Paul’s lips moved as he ran the numbers in his head. “Next…Thursday. But pay’s monthly, and there’s a one-month delay for new arrivals—”

“A month? Paul, I can not be in here for a month.”

He laughed, but there wasn’t a speck of humor in it.

“You can’t do a month? Friend, I’ve been here for eight years. Trust me. You can do a month.”

How longbefore people start looking for me, I wondered. By now, Jennifer would know about her dead pot dealer. Once the cops started scouring Vegas looking for Nicky, everybody would know something was up. And then there was Caitlin. I’d been on my way to see her last night before I walked into the Chicago Outfit’s trap; she’d be hunting for me already.

I slowed my breathing, willing my muscles to unclench, fighting panic. I had people on the outside. My people, my family. And once they discovered I was lost somewhere in the penal system, they’d raise hell to find me.

I almost wanted to smile. Daniel Faust, victim of the worst computer glitch in history.

Except that didn’t explain my twelve hours of missing memory.

“Look,” Paul said, “just get right with Brisco, keep your head down, and take it one day at a time. The days go faster than you think once you get used to being here.”

“And don’t drop the soap, right?”

Paul snorted. “It’s not like on TV. I’m not saying nobody ever gets raped in here, but that’s usually a revenge thing, not a sex thing. If somebody wants to get off and their right hand isn’t doing the trick, there are plenty of ways to get that taken care of with a willing partner. Willing and enthusiastic, if you’ve got trade goods.”

“Trade goods?”

“Commissary’s got all the comforts of home, or at least a halfway decent 7-Eleven. Expensive, though, and unless you’ve got family on the outside and they’re willing to put money on your account, you’ve gotta shop with the wages from your work detail.”

“How much does that pay?” I asked him.

“Thirty cents an hour.”

I arched one eyebrow.

“I know,” Paul said, “right? But I’ll tell you something: after you spend five hours mopping floors so you can afford a Hershey bar, that is the finest damn Hershey bar you will ever taste. Most of these guys, they don’t have anybody on the outside, so they don’t have much to shop with. You can get a lot of bang for your buck if you’re willing to trade what you’ve got and help them out a little. Lots of us have side hustles. Like Sully, three cells down, he brews prison wine. The stuff smells like dog puke, but it’ll get you higher than—”

He fell silent. Brisco’s shadow loomed in the doorway, flanked by two dead-eyed bruisers. Nobody had a smile for me.

Brisco held an envelope in his calloused hands.

“Paul,” he said softly, “let us have the room for a minute, would you please?
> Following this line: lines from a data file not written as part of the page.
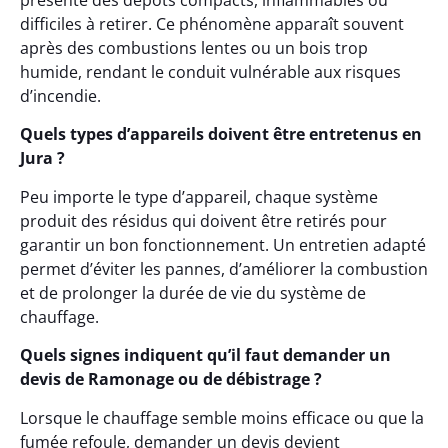
présente des dépôts compacts, inflammables ou
difficiles à retirer. Ce phénomène apparaît souvent
après des combustions lentes ou un bois trop
humide, rendant le conduit vulnérable aux risques
d’incendie.
Quels types d’appareils doivent être entretenus en
Jura ?
Peu importe le type d’appareil, chaque système
produit des résidus qui doivent être retirés pour
garantir un bon fonctionnement. Un entretien adapté
permet d’éviter les pannes, d’améliorer la combustion
et de prolonger la durée de vie du système de
chauffage.
Quels signes indiquent qu’il faut demander un
devis de Ramonage ou de débistrage ?
Lorsque le chauffage semble moins efficace ou que la
fumée refoule, demander un devis devient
Need a word with your bunkmate.”

“Sure, okay,” Paul said, nodding uncertainly as he made himself scarce.

Brisco and his boys came into the cell. Blocking the only way out.

“My boy found your paperwork,” Brisco said. “Checked you out.”
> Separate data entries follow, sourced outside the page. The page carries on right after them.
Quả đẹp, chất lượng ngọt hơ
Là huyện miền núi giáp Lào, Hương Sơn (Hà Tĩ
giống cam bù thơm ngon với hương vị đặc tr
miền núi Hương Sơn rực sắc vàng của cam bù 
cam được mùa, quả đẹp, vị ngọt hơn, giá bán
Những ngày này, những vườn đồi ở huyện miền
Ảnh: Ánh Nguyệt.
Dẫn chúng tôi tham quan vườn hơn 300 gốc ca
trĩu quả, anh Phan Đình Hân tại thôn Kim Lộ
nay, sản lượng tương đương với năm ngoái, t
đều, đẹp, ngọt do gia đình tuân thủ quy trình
I stood up. Squared my shoulders.

“Yeah? Interesting reading?”

He glanced down at the envelope, then back at me. There was something in his eyes I couldn’t quite read. Something anxious, like his world just went into a spin and he was still sorting out why.

He held out the envelope.

“Jesus, man, why did you think you had to hide that from us?” He looked to the thug on his left. “This guy, do you believe this? He’s a for-real, no-bullshit contract killer. He’s a f*cking hit man for Nicky Agnelli.”
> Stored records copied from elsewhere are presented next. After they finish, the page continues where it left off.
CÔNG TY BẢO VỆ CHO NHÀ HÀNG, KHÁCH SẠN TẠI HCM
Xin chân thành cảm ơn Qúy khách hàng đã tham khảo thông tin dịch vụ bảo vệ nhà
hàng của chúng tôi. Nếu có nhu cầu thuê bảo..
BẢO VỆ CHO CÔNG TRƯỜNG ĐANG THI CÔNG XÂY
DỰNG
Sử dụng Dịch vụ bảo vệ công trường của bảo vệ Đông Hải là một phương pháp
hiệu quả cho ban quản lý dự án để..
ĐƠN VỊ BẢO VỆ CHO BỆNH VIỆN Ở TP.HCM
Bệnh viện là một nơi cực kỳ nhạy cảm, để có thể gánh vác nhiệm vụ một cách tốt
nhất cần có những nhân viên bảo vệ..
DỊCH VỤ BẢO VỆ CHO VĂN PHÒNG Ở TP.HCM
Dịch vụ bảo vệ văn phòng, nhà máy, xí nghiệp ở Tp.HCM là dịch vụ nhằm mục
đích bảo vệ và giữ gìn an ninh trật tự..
I let out a sigh of relief. They’d found my real paperwork. Great. One step closer to getting this mess sorted, and one step closer to my bail hearing. Which I would gladly post a bond for—five minutes before fleeing the country.

“Well,” I said, improvising, “I didn’t want to come off like I was bragging or anything. And they really did lose my paperwork.”

“It’s all there,” Brisco said. “And hey, something else.”

He nodded to the guy on his right, who dropped a plastic shopping bag at the foot of my bunk. I peeked inside and found a cornucopia of goodies. Instant soup packets, powdered hot chocolate, a couple of candy bars, and mini bags of potato chips.

“It’s how we welcome all the new guys,” Brisco explained, “since it’ll be a month before you’ll be able to get anything at the commissary on your own. That should tide you over. Keep in mind, you’ll be expected to contribute to the next one. Everybody pays it forward.”

“I appreciate that,” I said and offered him my hand. He had a grip like a bear trap.

“Come on down once you get settled in,” he said, “and I’ll introduce you around.”

They left me alone with the goodies and the envelope. I sat back down and leafed through it, skipping the rules and regulations and heading straight for my rap sheet. It was nestled at the back, folded and printed on lime-green paper.

Then I started to read, and the entire world fell out from under me.

I read it a second time, then a third, as if the words might change. As if I was somehow misunderstanding them, and one more reading would make everything clear. As if it would make what I was reading any less insane. My eyes started skipping over the page, picking up words here and there.